Ok if we were ignoring smaller periods but not great on the full range.
Warning
This is a cherry-picked example 🍒!
Detrending with a Gaussian Process can be great (see nuance paper) but only assuming you perfectly know the covariance structure of the data, which is never the case.
nuance#
Let’s now run nuance on this simulated dataset. With nuance, the transit signal is searched while simultaneously modeling correlated noise, assuming that the light curve can be modeled as a Gaussian process. The first step of nuance consists in the linear search where the likelihood of a single non-periodic transit signal is computed at different epochs and durations.
from nuance.linear_search import linear_search
epochs = time.copy()
durations = np.array([0.01, transit_params["duration"]])
ls = linear_search(time, flux, gp=gp)(epochs, durations)
Important
nuance relies on tinygp to manipulate Gaussian processes. Although gp
in the previous cell is already a tinygp.GaussianProcess
instance (from the simulated data), in practice one has to build their own.

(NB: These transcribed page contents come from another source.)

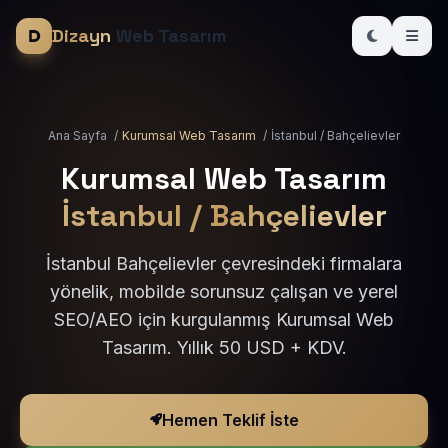
Dizayn
Web Tasarım
Ana Sayfa
/
Kurumsal Web Tasarım
/
İstanbul / Bahçelievler
Kurumsal Web Tasarım
İstanbul / Bahçelievler
İstanbul Bahçelievler çevresindeki firmalara
yönelik, mobilde sorunsuz çalışan ve yerel
SEO/AEO için kurgulanmış Kurumsal Web
Tasarım. Yıllık 50 USD + KDV.
Hemen Teklif İste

These likelihood are then combined during the periodic search
from nuance.periodic_search import periodic_search
snr_function = jax.jit(core.snr(time, flux, gp=gp))
ps_function = periodic_search(epochs, durations, ls, snr_function)
snr, params = ps_function(periods)
plt.plot(periods, snr, "k")
plt.axvline(transit_params["period"], color="k", alpha=0.3, label="true period")
plt.xlabel("period (days)")
_ = plt.ylabel("SNR")
/opt/homebrew/Caskroom/miniforge/base/envs/nuance/lib/python3.10/site-packages/multiprocess/popen_fork.py:66: RuntimeWarning: os.fork() was called. os.fork() is incompatible with multithreaded code, and JAX is multithreaded, so this will likely lead to a deadlock.
self.pid = os.fork()

Here nuance leads to the successful detection of the true transit signal. Let’s plot the found signal against the original one
best_params = params[np.argmax(snr)]
linear, found, noise = core.separate_models(time, flux, gp=gp)(*best_params)
plt.figure(figsize=(8.5, 3))
plt.plot(time, flux, ".", c="0.8", label="data")
plt.plot(time, transit_model + 1.0, "k", label="true")
plt.plot(time, found + 1.0, "C0", label="found")
plt.legend()
plt.ylabel("normalized flux")
_ = plt.xlabel("time (days)")

Note
In this example we employ a perfectly optimal GP kernel. But as we show in the paper, nuance is also robust to non-optimal kernels.
Attention
nuance is not a detrending algorithm and does not produce detrended light curves! What nuance does is to compute the likelihood of a transit being present in some correlated noise, without disentangling the two.